■ **TRY IT**
Please return the records below exactly as they stand, with the pictures removed.

::: RECORDS FOR THE TASK :::

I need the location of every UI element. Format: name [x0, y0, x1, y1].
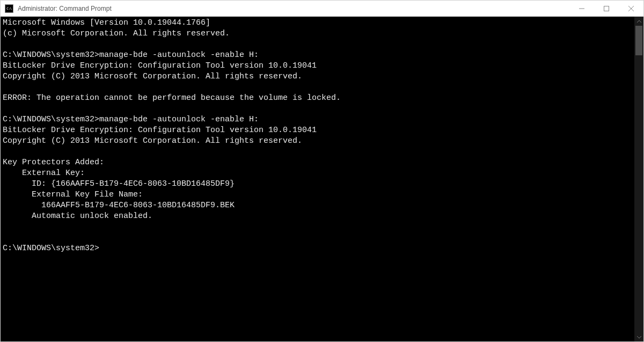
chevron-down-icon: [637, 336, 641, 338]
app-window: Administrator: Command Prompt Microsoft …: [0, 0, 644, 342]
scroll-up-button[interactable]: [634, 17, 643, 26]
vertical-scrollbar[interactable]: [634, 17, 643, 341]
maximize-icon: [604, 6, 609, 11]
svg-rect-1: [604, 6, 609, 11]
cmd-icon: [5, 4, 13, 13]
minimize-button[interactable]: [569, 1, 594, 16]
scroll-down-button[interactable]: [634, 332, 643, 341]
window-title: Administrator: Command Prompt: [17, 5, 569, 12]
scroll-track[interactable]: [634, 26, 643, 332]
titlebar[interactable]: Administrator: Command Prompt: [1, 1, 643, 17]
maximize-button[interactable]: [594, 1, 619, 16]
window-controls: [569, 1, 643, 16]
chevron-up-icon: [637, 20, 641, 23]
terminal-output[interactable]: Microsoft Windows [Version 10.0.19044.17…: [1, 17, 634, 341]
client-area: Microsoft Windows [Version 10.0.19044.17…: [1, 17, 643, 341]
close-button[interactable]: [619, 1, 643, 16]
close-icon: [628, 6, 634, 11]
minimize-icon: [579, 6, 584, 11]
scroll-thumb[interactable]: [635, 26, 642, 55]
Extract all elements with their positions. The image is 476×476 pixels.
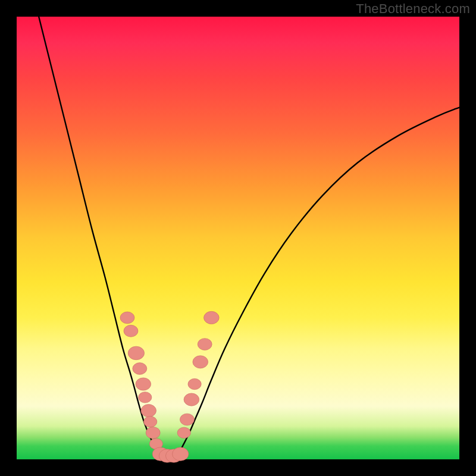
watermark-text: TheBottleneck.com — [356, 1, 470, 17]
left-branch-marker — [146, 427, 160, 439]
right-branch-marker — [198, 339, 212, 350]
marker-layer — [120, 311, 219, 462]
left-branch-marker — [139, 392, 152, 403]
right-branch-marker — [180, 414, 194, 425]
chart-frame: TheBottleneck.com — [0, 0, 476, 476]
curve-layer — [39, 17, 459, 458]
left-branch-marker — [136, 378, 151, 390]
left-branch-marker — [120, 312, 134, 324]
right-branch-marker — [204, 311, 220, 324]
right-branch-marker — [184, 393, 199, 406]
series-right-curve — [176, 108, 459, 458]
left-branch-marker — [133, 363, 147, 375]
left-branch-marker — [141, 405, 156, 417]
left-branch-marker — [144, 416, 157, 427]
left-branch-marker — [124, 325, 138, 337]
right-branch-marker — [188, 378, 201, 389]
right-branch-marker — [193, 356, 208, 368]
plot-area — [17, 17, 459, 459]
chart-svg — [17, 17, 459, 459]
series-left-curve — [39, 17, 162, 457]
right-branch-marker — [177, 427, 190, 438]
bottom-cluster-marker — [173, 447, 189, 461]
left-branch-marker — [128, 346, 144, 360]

:::

■ **TASK ANSWER**
I need the location of every UI element. Format: name [x0, y0, x1, y1].
chevron-down-icon: [637, 336, 641, 338]
app-window: Administrator: Command Prompt Microsoft …: [0, 0, 644, 342]
scroll-up-button[interactable]: [634, 17, 643, 26]
vertical-scrollbar[interactable]: [634, 17, 643, 341]
maximize-icon: [604, 6, 609, 11]
svg-rect-1: [604, 6, 609, 11]
cmd-icon: [5, 4, 13, 13]
minimize-button[interactable]: [569, 1, 594, 16]
scroll-down-button[interactable]: [634, 332, 643, 341]
window-title: Administrator: Command Prompt: [17, 5, 569, 12]
scroll-track[interactable]: [634, 26, 643, 332]
titlebar[interactable]: Administrator: Command Prompt: [1, 1, 643, 17]
maximize-button[interactable]: [594, 1, 619, 16]
window-controls: [569, 1, 643, 16]
chevron-up-icon: [637, 20, 641, 23]
terminal-output[interactable]: Microsoft Windows [Version 10.0.19044.17…: [1, 17, 634, 341]
client-area: Microsoft Windows [Version 10.0.19044.17…: [1, 17, 643, 341]
close-button[interactable]: [619, 1, 643, 16]
close-icon: [628, 6, 634, 11]
minimize-icon: [579, 6, 584, 11]
scroll-thumb[interactable]: [635, 26, 642, 55]
Extract all elements with their positions. The image is 476×476 pixels.
watermark-text: TheBottleneck.com — [356, 1, 470, 17]
left-branch-marker — [146, 427, 160, 439]
right-branch-marker — [198, 339, 212, 350]
marker-layer — [120, 311, 219, 462]
left-branch-marker — [139, 392, 152, 403]
right-branch-marker — [180, 414, 194, 425]
chart-frame: TheBottleneck.com — [0, 0, 476, 476]
curve-layer — [39, 17, 459, 458]
left-branch-marker — [136, 378, 151, 390]
left-branch-marker — [120, 312, 134, 324]
right-branch-marker — [204, 311, 220, 324]
right-branch-marker — [184, 393, 199, 406]
series-right-curve — [176, 108, 459, 458]
left-branch-marker — [133, 363, 147, 375]
left-branch-marker — [141, 405, 156, 417]
left-branch-marker — [144, 416, 157, 427]
left-branch-marker — [124, 325, 138, 337]
right-branch-marker — [188, 378, 201, 389]
right-branch-marker — [193, 356, 208, 368]
plot-area — [17, 17, 459, 459]
chart-svg — [17, 17, 459, 459]
series-left-curve — [39, 17, 162, 457]
right-branch-marker — [177, 427, 190, 438]
bottom-cluster-marker — [173, 447, 189, 461]
left-branch-marker — [128, 346, 144, 360]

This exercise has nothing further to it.